The Human Insulin Analog Aspart Can Induce Insulin Allergy

  1. Xu JiXiong, MD,
  2. Liu Jianying, MD,
  3. Chang Yulan, MD and
  4. Chen Huixian, MD
  1. Department of Endocrinology, First Affiliated Hospital of JiangXi Medical College, NanChang, Jiangxi, China
  1. Address correspondence to Xu JiXiong, MD, First Affiliated Hospital of JiangXi Medical College, Department of Endocrinology, 17 N. Yongwaizheng St., Nanchang, JiangXi, 330006 China. E-mail: x2jo{at}163.com

The human insulin analog aspart is produced by recombinant technology that replaces the proline at position 28 on the β-chain of insulin with negatively charged aspartic acid. Insulin aspart exists as hexamers that rapidly dissociate into monomers and dimers after the subcutaneous injection (1); it appears that it has a reduced antigenicity. It has been confirmed to be less immunogenic for development of antibodies than human insulin (2). Several case reports indicated that the human insulin analog aspart does not cause insulin allergy and is a safe alternative in insulin allergy (3,4). But a case report showed that the patient developed cutaneous allergic reactions not only to human insulin but also to the analogs aspart and lispro (5). However, here we report two cases of cutaneous allergic reaction to insulin aspart (Novorapid; Novo Nordisk, Bagsvaerd, Denmark) and no allergic reactions to human insulin (Novolin R and Novolin N; Novo Nordisk).

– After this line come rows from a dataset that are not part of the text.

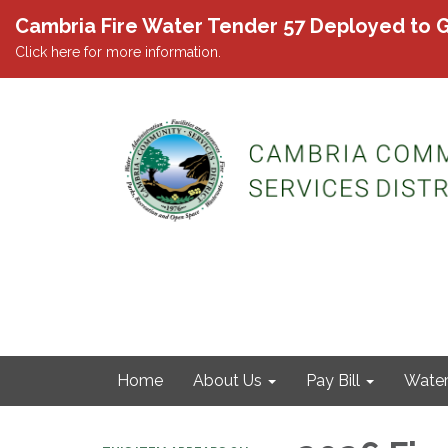
Cambria Fire Water Tender 57 Deployed to G
Click here for more information.
Home
About Us
Pay Bill
Wate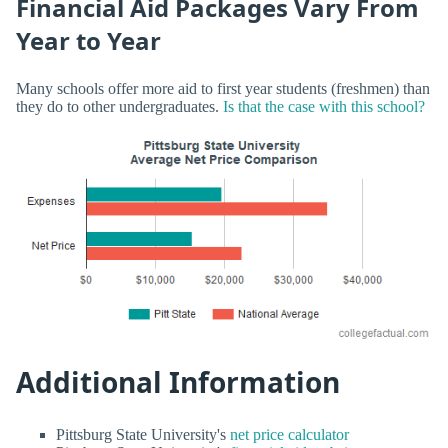
Financial Aid Packages Vary From
Year to Year
Many schools offer more aid to first year students (freshmen) than
they do to other undergraduates.
Is that the case with this school?
Additional Information
Pittsburg State University's
net price calculator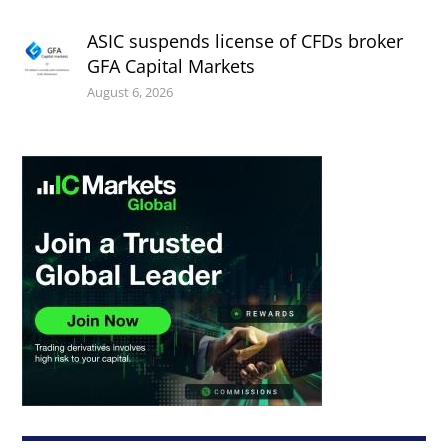
ASIC suspends license of CFDs broker
GFA Capital Markets
August 6, 2026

A 48-year-old woman with type 2 diabetes diagnosed 5 years prior was referred to our hospital in September 2003 for treatment of uncontrolled diabetes. Because of difficult-to-control hyperglycemia, three daily injections of Novorapid were prescribed. After 4 days, she noticed local skin rash and flare at the injection sites 5–15 min after insulin injection. Although she had been treated with antiallergic drugs, her allergic reaction continued and the skin rash spread. She had no previous history of allergy. She had been treated with Novolin R for acute pyelonephritis 2 years before and no local or systemic allergic reactions had occurred. The skin prick test with Novolin R was negative. We changed Novorapid to Novolin R. Subsequently, her skin rash disappeared 3 days later. However, about half a month after the start of Novolin R, the patient injected herself with Novorapid once by mistake, resulting in a systemic allergic reaction appearing immediately thereafter (generalized urticaria). By treatment with antiallergic drugs, this symptom disappeared. The patient was treated with two daily injections of premixed human insulin (Novolin 30R; Novo Nordisk) after discharge from our hospital. During the 3 months after the start of treatment with Novolin 30R, no allergic reactions occurred.

A 52-year-old man with newly diagnosed type 2 diabetes was referred to our hospital in December 2003. Because of hyperglycemia (fasting plasma glucose >14 mmol/l), three daily injections of Novorapid and one injection of Novolin N at bedtime were prescribed. After a few days, he developed local skin rash and itching at the injection sites ∼5 min after insulin injection. There was no known history of allergy. The percentage of eosinophils in his peripheral white blood cell count was 8.7% (normal <7%). He showed a high level of total IgE (1,380 IU/ml; normal <360 IU/ml) and human insulin–specific IgE (12.50 IU/ml; normal <0.34) measured by radioallergosorbent test. The skin prick test for Novorapid was positive, whereas the skin prick test with Novolin R, Novolin N, and Novolin 30R was negative. Thus, he was diagnosed with Novorapid allergy. His insulin was changed to Novolin R, and the skin wheal cleared up a few days later. No antiallergic drugs were used.

These two cases demonstrated skin allergic reaction to insulin aspart Novorapid without any evidence of allergic reactions to Novolin R and Novolin N. Our data suggest that the human insulin aspart, as a variety of exogenous insulin, can induce insulin allergy.